[Data extracted from a collection]
_ _ _ _ _ _ _
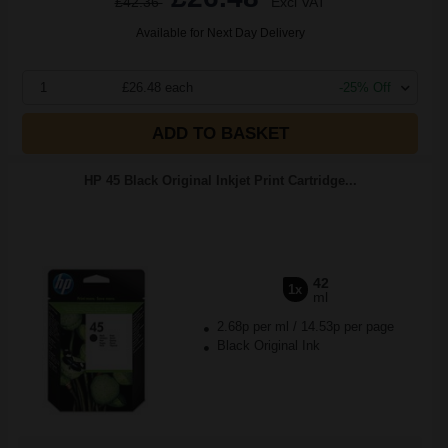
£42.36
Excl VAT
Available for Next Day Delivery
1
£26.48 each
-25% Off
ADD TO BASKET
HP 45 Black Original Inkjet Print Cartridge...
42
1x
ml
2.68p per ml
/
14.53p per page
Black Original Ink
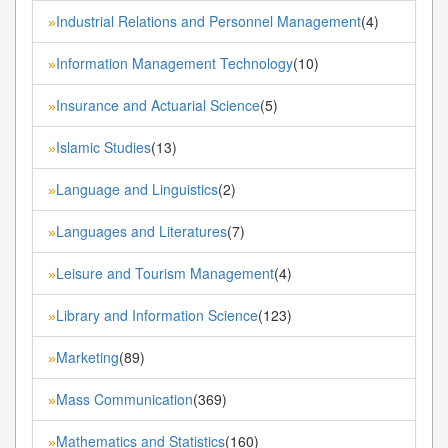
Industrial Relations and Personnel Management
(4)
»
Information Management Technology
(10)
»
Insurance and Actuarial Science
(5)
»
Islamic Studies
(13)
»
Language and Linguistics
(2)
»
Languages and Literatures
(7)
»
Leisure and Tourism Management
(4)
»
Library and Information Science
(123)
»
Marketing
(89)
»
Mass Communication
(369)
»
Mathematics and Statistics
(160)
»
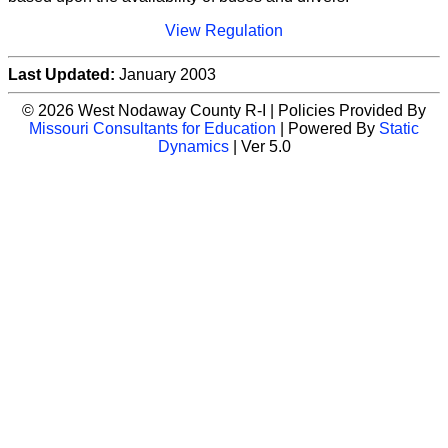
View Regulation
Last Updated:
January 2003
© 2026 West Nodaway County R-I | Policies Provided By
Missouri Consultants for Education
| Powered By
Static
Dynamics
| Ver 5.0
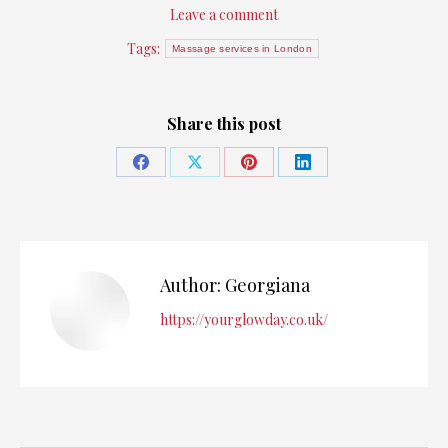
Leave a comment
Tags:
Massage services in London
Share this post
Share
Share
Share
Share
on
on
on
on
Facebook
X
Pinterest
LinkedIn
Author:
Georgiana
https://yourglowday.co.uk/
_ _ _ _ _ _ _
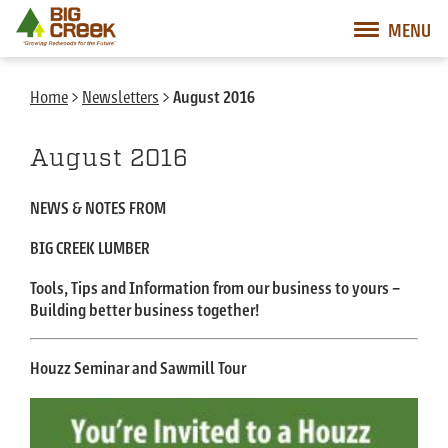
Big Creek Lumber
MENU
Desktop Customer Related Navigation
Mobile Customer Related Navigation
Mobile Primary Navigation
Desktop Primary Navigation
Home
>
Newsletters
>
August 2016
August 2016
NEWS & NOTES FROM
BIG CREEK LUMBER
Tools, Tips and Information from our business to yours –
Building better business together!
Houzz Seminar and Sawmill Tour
_ _ _ _ _ _ _
Exercise brief = Reproduce each line above that contains "Mobile".

Exercise result =
Mobile Customer Related Navigation
Mobile Primary Navigation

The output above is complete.